§ Exercise instructions
Every line of the material needs an exact copy, apart from the images.

§ Dataset excerpts
####################
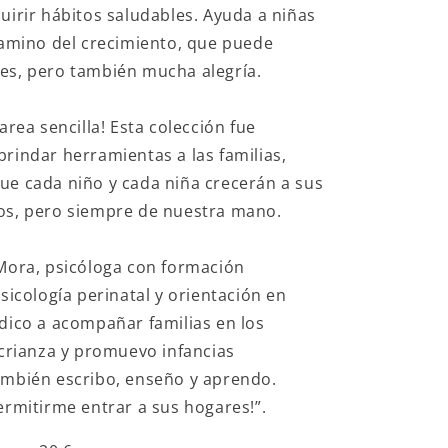
uirir hábitos saludables. Ayuda a niñas
camino del crecimiento, que puede
es, pero también mucha alegría.
area sencilla! Esta colección fue
rindar herramientas a las familias,
ue cada niño y cada niña crecerán a sus
os, pero siempre de nuestra mano.
Mora, psicóloga con formación
psicología perinatal y orientación en
dico a acompañar familias en los
 crianza y promuevo infancias
ambién escribo, enseño y aprendo.
ermitirme entrar a sus hogares!”.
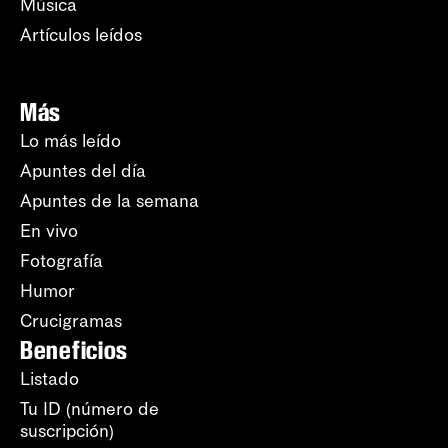
Música
Artículos leídos
Más
Lo más leído
Apuntes del día
Apuntes de la semana
En vivo
Fotografía
Humor
Crucigramas
Beneficios
Listado
Tu ID (número de
suscripción)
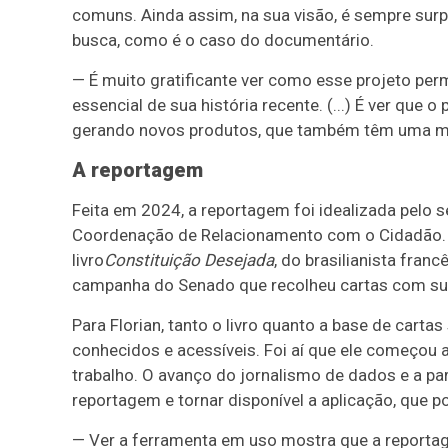
comuns. Ainda assim, na sua visão, é sempre surp
busca, como é o caso do documentário.
— É muito gratificante ver como esse projeto pe
essencial de sua história recente. (...) É ver que o 
gerando novos produtos, que também têm uma mi
A reportagem
Feita em 2024, a reportagem foi idealizada pelo 
Coordenação de Relacionamento com o Cidadão. E
livro
Constituição Desejada
, do brasilianista franc
campanha do Senado que recolheu cartas com sug
Para Florian, tanto o livro quanto a base de carta
conhecidos e acessíveis. Foi aí que ele começou 
trabalho. O avanço do jornalismo de dados e a pa
reportagem e tornar disponível a aplicação, que p
— Ver a ferramenta em uso mostra que a reportage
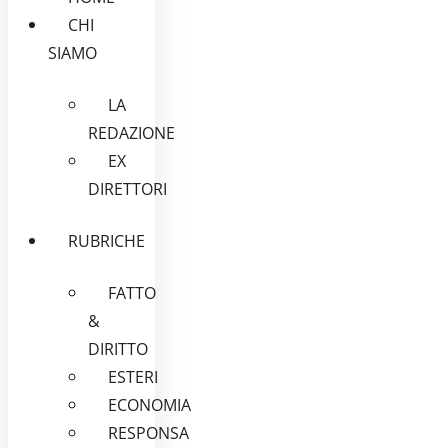
CHI
SIAMO
LA
REDAZIONE
EX
DIRETTORI
RUBRICHE
FATTO
&
DIRITTO
ESTERI
ECONOMIA
RESPONSA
####################
§ Answer for this exercise
uirir hábitos saludables. Ayuda a niñas
camino del crecimiento, que puede
es, pero también mucha alegría.
area sencilla! Esta colección fue
rindar herramientas a las familias,
ue cada niño y cada niña crecerán a sus
os, pero siempre de nuestra mano.
Mora, psicóloga con formación
psicología perinatal y orientación en
dico a acompañar familias en los
 crianza y promuevo infancias
ambién escribo, enseño y aprendo.
ermitirme entrar a sus hogares!”.
Música
Artículos leídos
Más
Lo más leído
Apuntes del día
Apuntes de la semana
En vivo
Fotografía
Humor
Crucigramas
Beneficios
Listado
Tu ID (número de
suscripción)
comuns. Ainda assim, na sua visão, é sempre surp
busca, como é o caso do documentário.
— É muito gratificante ver como esse projeto pe
essencial de sua história recente. (...) É ver que o 
gerando novos produtos, que também têm uma mi
A reportagem
Feita em 2024, a reportagem foi idealizada pelo 
Coordenação de Relacionamento com o Cidadão. E
livro
Constituição Desejada
, do brasilianista franc
campanha do Senado que recolheu cartas com sug
Para Florian, tanto o livro quanto a base de carta
conhecidos e acessíveis. Foi aí que ele começou 
trabalho. O avanço do jornalismo de dados e a pa
reportagem e tornar disponível a aplicação, que p
— Ver a ferramenta em uso mostra que a reportage
CHI
SIAMO
LA
REDAZIONE
EX
DIRETTORI
RUBRICHE
FATTO
&
DIRITTO
ESTERI
ECONOMIA
RESPONSA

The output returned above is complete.